I am looking to derive the maximum likelihood estimator of the mixing parameters for "n" single-variable Gaussian distributions.
The complete model density is:
$$ f(x) = \sum_{k=1}^m \lambda_k f_k(x) $$
where $f_k$ is the normal distribution with mean $\mu_k$ and variance $\sigma_k^2$.
The data likelihood is:
$$ L(\mu_1,\dots,\mu_m,\sigma_1^2,\dots,\sigma_m^2,\lambda_1,\dots,\lambda_k) = \prod_{i=1}^n\prod_{k=1}^m f_k^{u_{ik}}(x_i)\lambda_k^{u_{ik}} $$
where $u_{ik}$ is an indicator variable of whether the "i-th" data point came from the "k-th" distribution.

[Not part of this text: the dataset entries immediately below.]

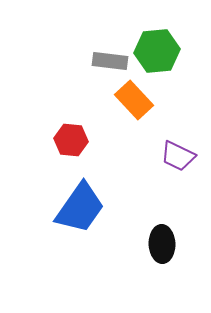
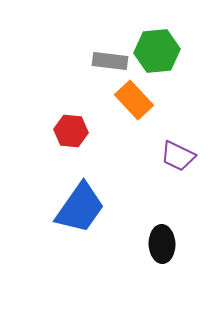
red hexagon: moved 9 px up
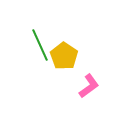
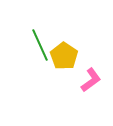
pink L-shape: moved 2 px right, 6 px up
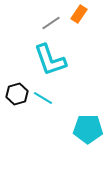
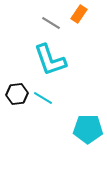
gray line: rotated 66 degrees clockwise
black hexagon: rotated 10 degrees clockwise
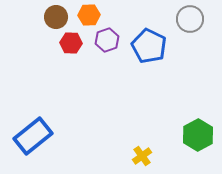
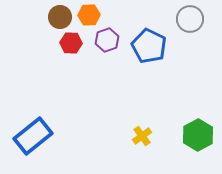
brown circle: moved 4 px right
yellow cross: moved 20 px up
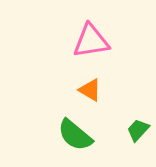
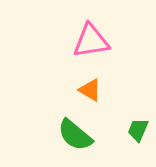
green trapezoid: rotated 20 degrees counterclockwise
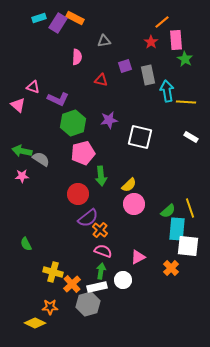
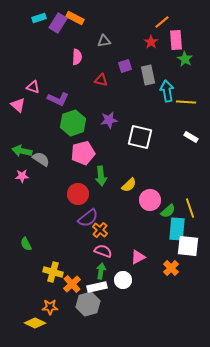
pink circle at (134, 204): moved 16 px right, 4 px up
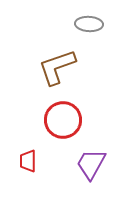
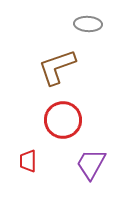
gray ellipse: moved 1 px left
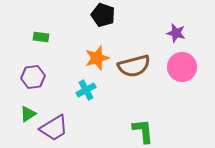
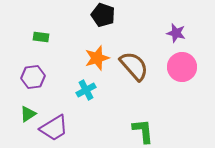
brown semicircle: rotated 116 degrees counterclockwise
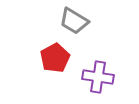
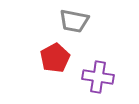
gray trapezoid: rotated 20 degrees counterclockwise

So far, I have derived the MLEs of $\mu_k$ and $\sigma_k^2$, but when I try to calculate the MLE of $\lambda_k$, I get an incorrect result.

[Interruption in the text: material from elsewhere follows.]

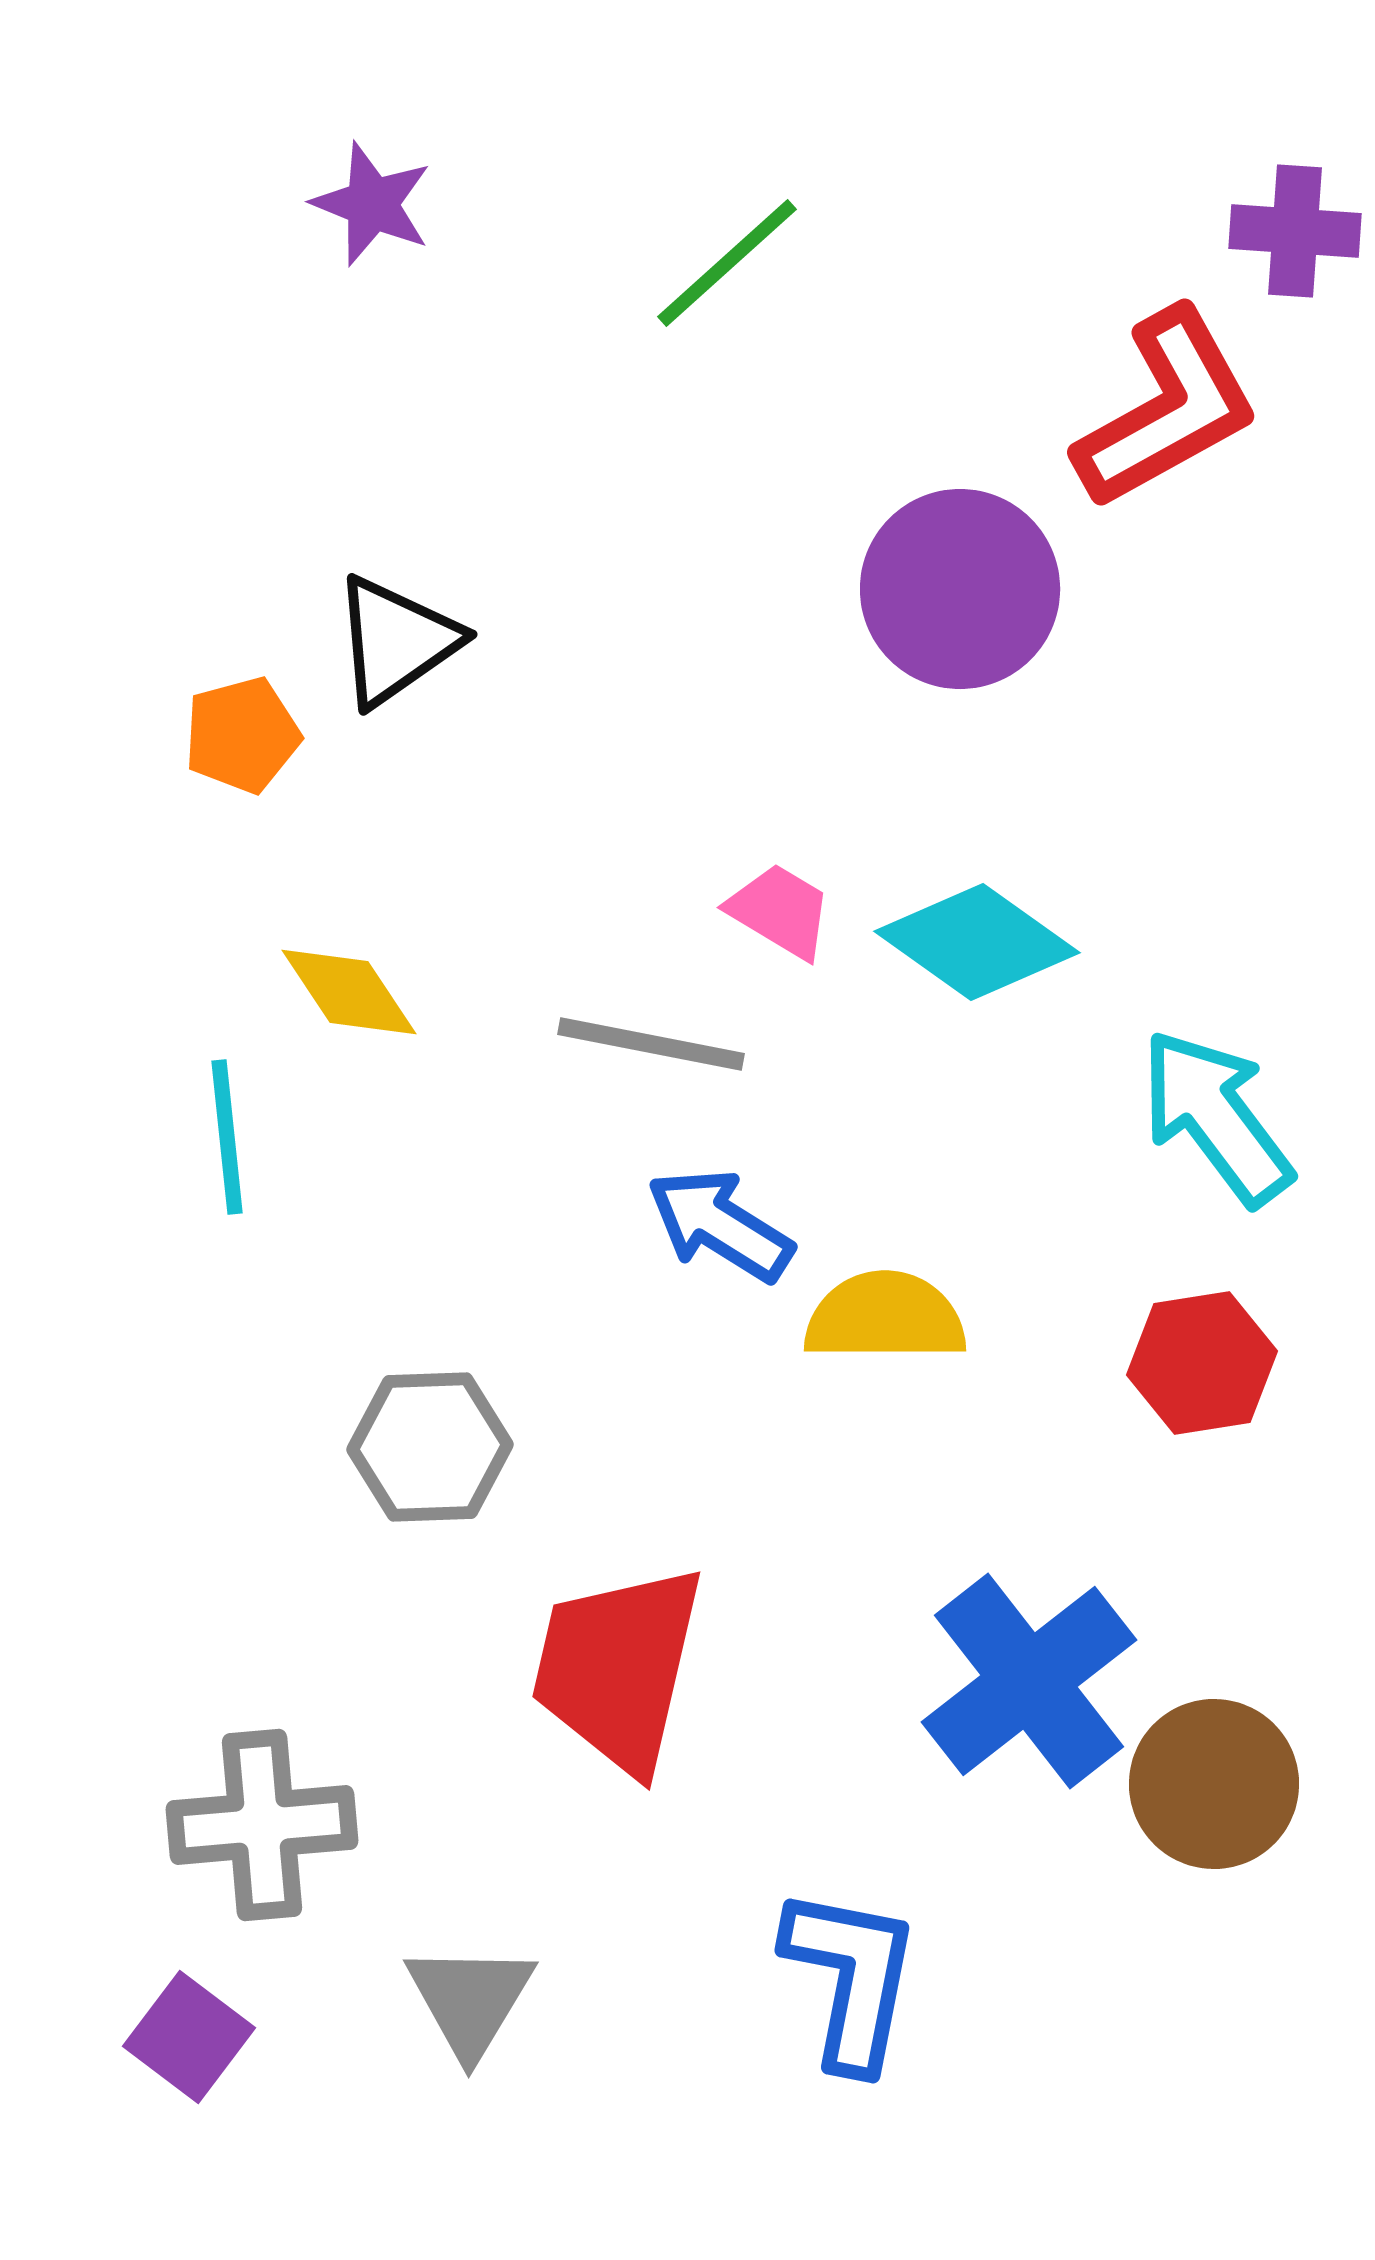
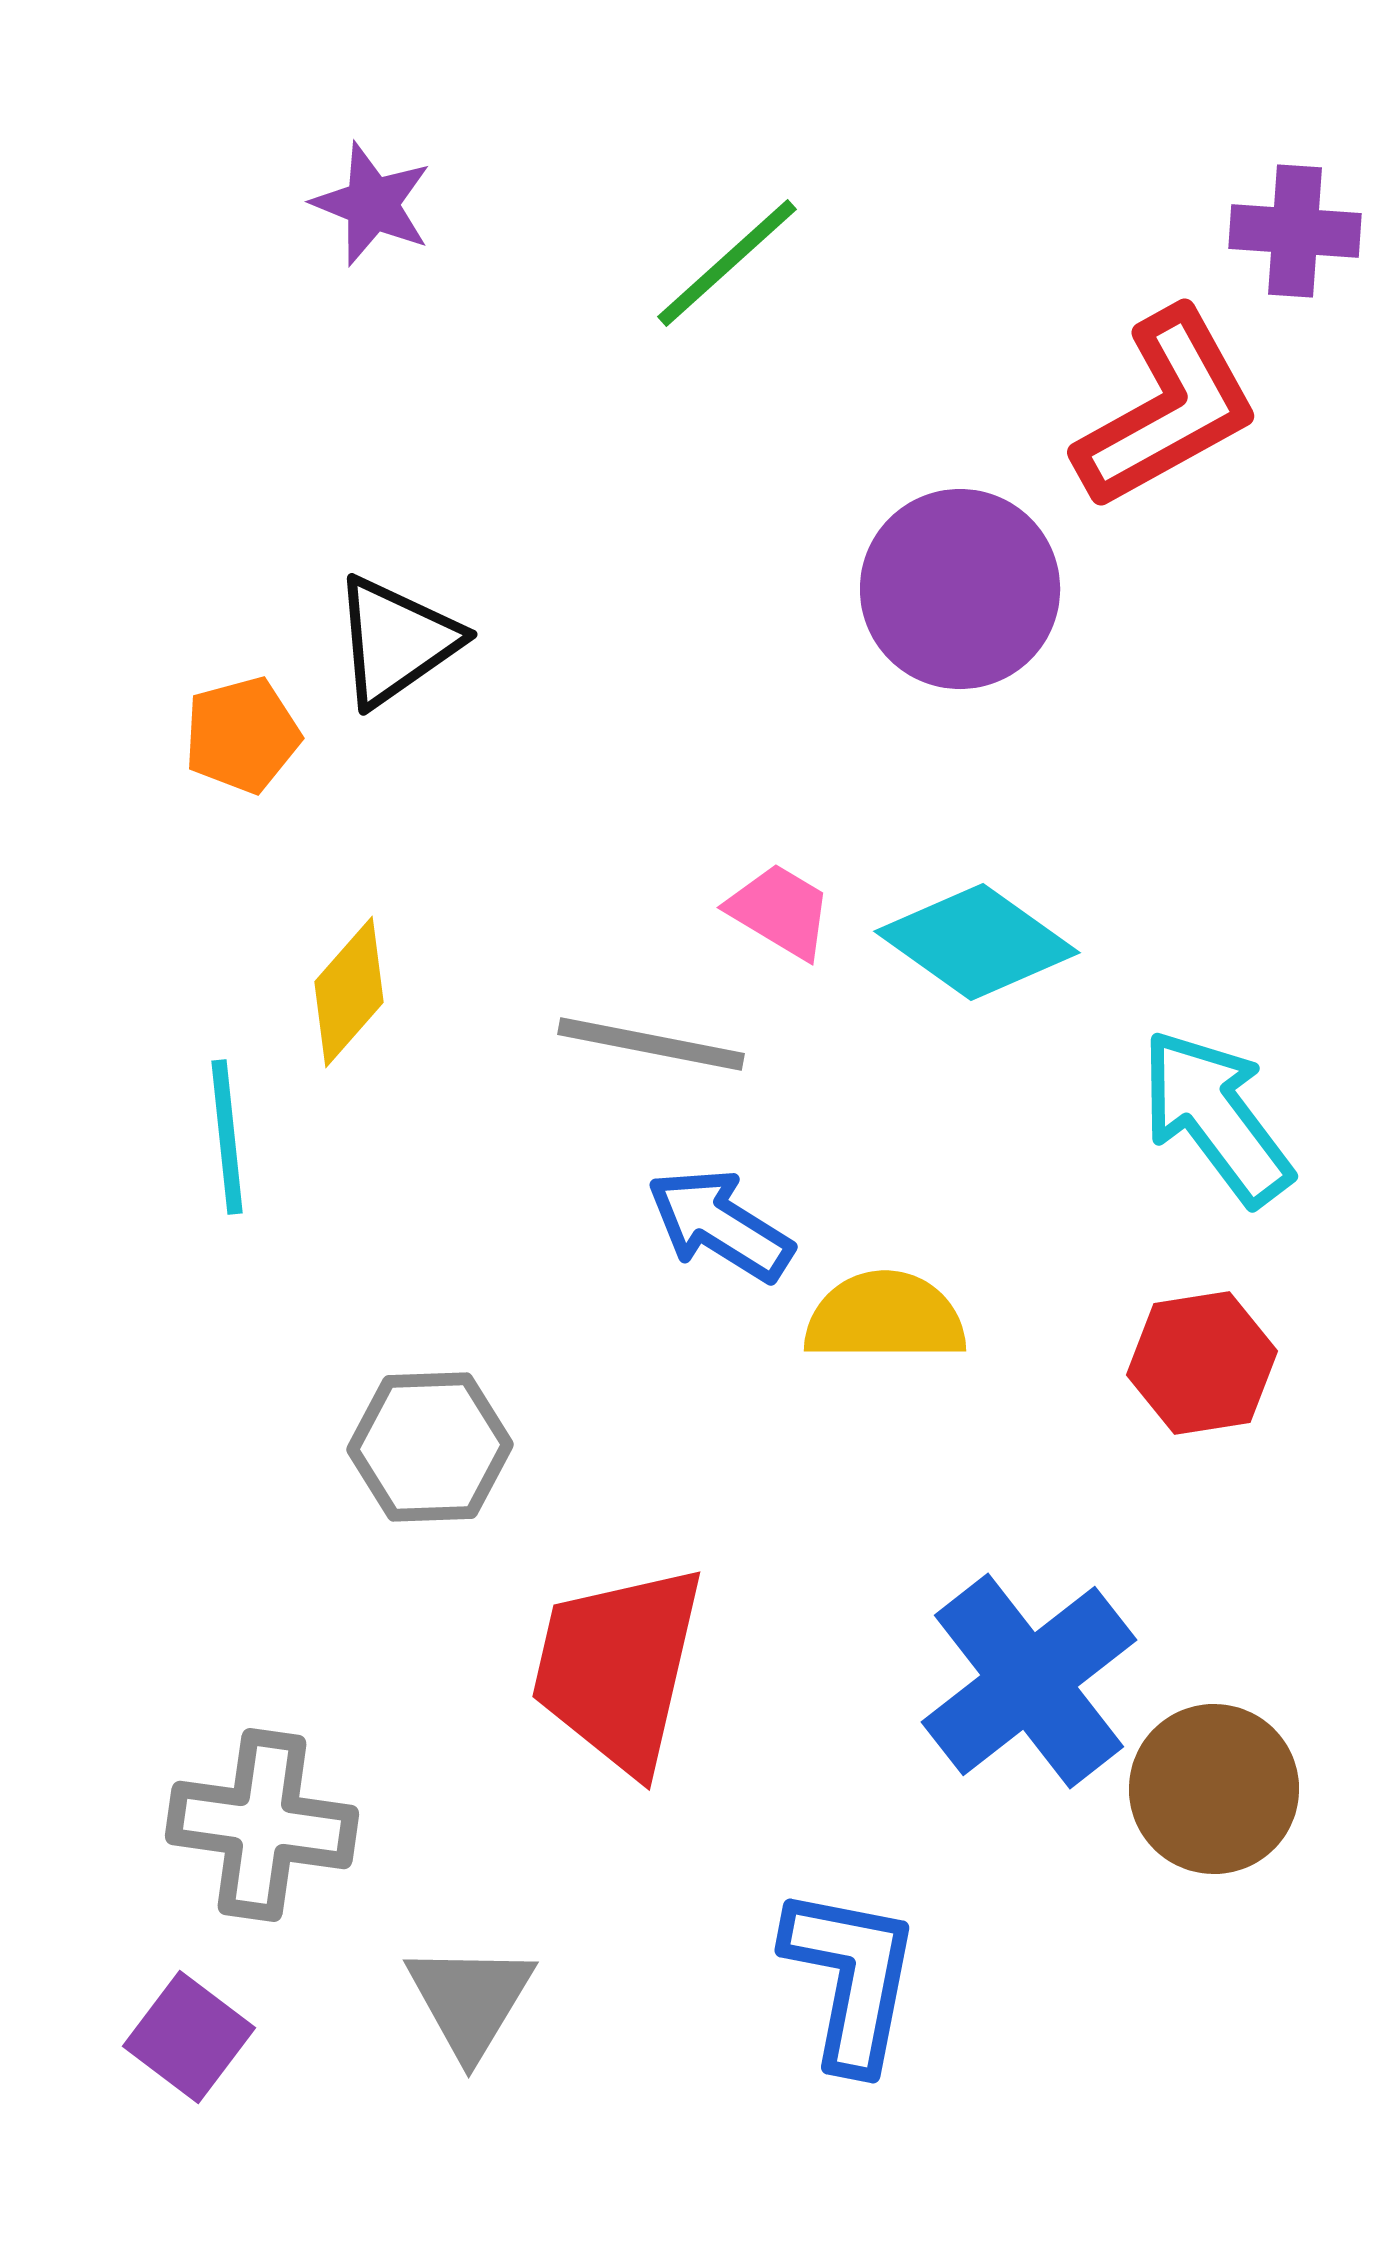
yellow diamond: rotated 75 degrees clockwise
brown circle: moved 5 px down
gray cross: rotated 13 degrees clockwise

First, I calculate the log-likelihood:
$$ log(L) = \sum_{i=1}^n\sum_{k=1}^m u_{ik}log(f_k(x_i)) + u_{ik}log(\lambda_k) $$
Then, I fix a particular "k" and calculate the derivative:
$$ \begin{aligned} \frac{d}{d\lambda_k} log(L_k) &= \frac{d}{d\lambda_k} \sum_{i=1}^nu_{ik}log(f_k(x_i)) + u_{ik}log(\lambda_k) \\ &= \frac{d}{d\lambda_k}\sum_{i=1}^n u_{ik}log(\lambda_k) \\ &=\frac{1}{\lambda_k}\sum_{i=1}^n u_{ik} \\ \end{aligned} $$
Clearly, if I set this derivative equal to zero, I get no viable MLE, which I know is wrong. What is the correct way to derive the MLE?